Sea and air power were major winners in the fiscal year 2016 National Defense Authorization Act conference report released on Tuesday.
In their versions of the NDAA, both the House and Senate proposed funding increases that would boost the number of fighters, increase the pace of shipbuilding and number of vessels procured. For the most part the Senate’s larger increases were adopted in the reconciled bill, resulting in a $1 billion hike for Navy shipbuilding and the procurement of additional fighter aircraft.
The bill authorizes the purchase of 12 additional F/A-18E/F Super Hornets for the Navy and six more F-35B Joint Strike Fighters for the Marine Corps.
In shipbuilding, the bill adds $279 million to accelerate production of the first LX(R) amphibious assault vessel. To speed up other programs, it increases funding for the Afloat Forward Staging Base program by $97 million, boosts LHA-8 procurement by $199 million and adds $34 million to the Landing Craft Utility replacement vessel program.
It also provides an extra $60 million for DDG-51 upgrades as well as contracting authority to buy an additional Arleigh Burke-class destroyer.
In the area of unmanned aerial systems, the bill contains an extra $65 million for the MQ-4C Triton program for an additional air vehicle.
The conference report includes several provisions that will not likely be popular with the services.
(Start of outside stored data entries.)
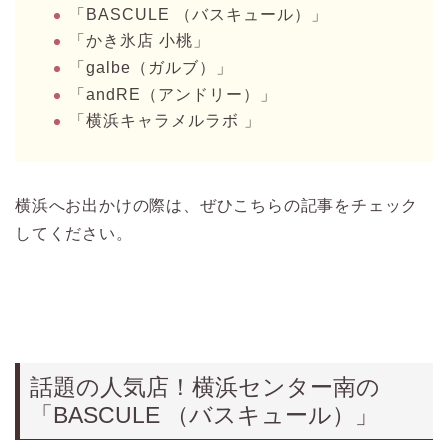
「BASCULE （バスキュール）」
「かき氷店 小桃」
「galbe（ガルブ）」
「andRE（アンドリー）」
「横浜キャラメルラボ 」
横浜へお出かけの際は、ぜひこちらの記事をチェック
してください。
話題の人気店！横浜センター南の
「BASCULE （バスキュール）」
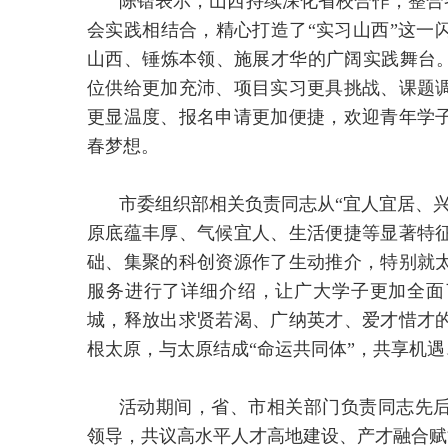
陈锴表示，山西持续深化省校合作，整合各
会实践相结合，精心打造了“实习山西”这一
山西、锤炼本领、施展才华的广阔实践舞台。
位供给更加充沛、项目实习更具挑战、课题
更显温度、报名申请更加便捷，欢迎青年学
春梦想。
市委组织部相关负责同志从“宜人宜居、
原底蕴丰厚、气候宜人、生活便捷等显著特
础、集聚的科创资源作了生动推介，特别就
服务进行了详细介绍，让广大学子更加全面
城，释放出求贤若渴、广纳英才、爱才惜才
根太原，与太原结成“命运共同体”，共享机
活动期间，省、市相关部门负责同志先
领导，共议高水平人才高地建设、产才融合赋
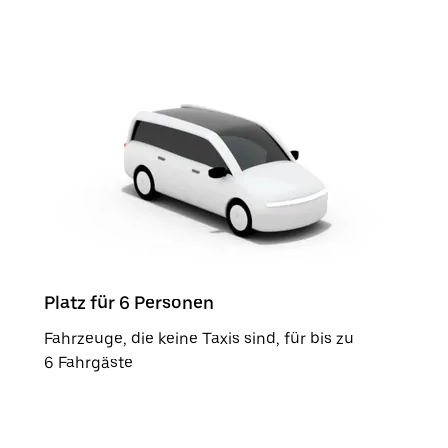
Platz für 6 Personen
Fahrzeuge, die keine Taxis sind, für bis zu
6 Fahrgäste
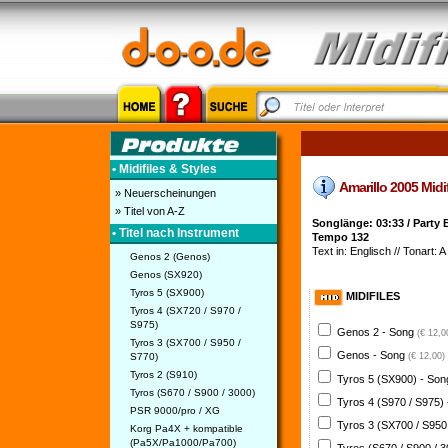
• Midifiles & Styles
Amarillo 2005 Midi
» Neuerscheinungen
» Titel von A-Z
Songlänge: 03:33 / Party B
• Titel nach Instrument
Tempo 132
Text in: Englisch // Tonart: A
Genos 2 (Genos)
Genos (SX920)
Tyros 5 (SX900)
MIDIFILES
Tyros 4 (SX720 / S970 /
S975)
Genos 2 - Song
(€ 12,0
Tyros 3 (SX700 / S950 /
Genos - Song
S770)
(€ 12,00)
Tyros 2 (S910)
Tyros 5 (SX900) - So
Tyros (S670 / S900 / 3000)
Tyros 4 (S970 / S975)
PSR 9000/pro / XG
Tyros 3 (SX700 / S950
Korg Pa4X + kompatible
(Pa5X/Pa1000/Pa700)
It includes funding for the A-10 Warthog, which the Air Force wants to retire, and prohibits the service from mothballing those aircraft.
Both the House and Senate armed service committees want the Navy to field a Unmanned Carrier-Launched Airborne Surveillance and Strike (UCLASS) system that can operate in contested environments—something that the current UCLASS requirements do not allow for. To push the service toward developing a more sophisticated UCLASS, the conference report authorizes an increase of $350 million for development and risk reduction of two Unmanned Combat Air System Demonstration (UCAS-D) aircraft.
That decision represents a compromise between HASC–which opted to simply fund the president’s UCLASS request–and SASC, which wanted to authorize $725 million for the formation of a new competitive prototyping effort and the existing UCAS–D aircraft, the X-47B.
The bill decreases the cost cap of the Ford-class aircraft carriers from $11.498 billion to $11.398 on the USS John F. Kennedy (CVN-79) and all following ships in the class. Another new regulation stipulates that Congress must be notified of engineering change on the USS Gerald R. Ford (CVN-78) resulting in a cost of more than $5 million.
The report also mandates that CVN-78 go through full shock trials, but grants the Defense Secretary waiver authority to delay the tests until the ship’s first major maintenance availability after deployment.
For the Littoral Combat Ship (LCS) program, the bill limits funds for LCS-25 and LCS-26 until the Navy provides information about the acquisition strategy of LCS-25 through LCS-32. It limits research and development, design, construction, procurement or advance procurement of materials funding for frigate version of LCS to 50 percent unless the service provides a capabilities-based assessment of the new vessel.
It also cuts $34.5 million from the remote minehunting system, one of the systems in the LCS’s mine countermeasures mission module.
The NDAA contains $515 billion in base budget spending for national defense and $89.2 billion for Overseas Contingency Operations.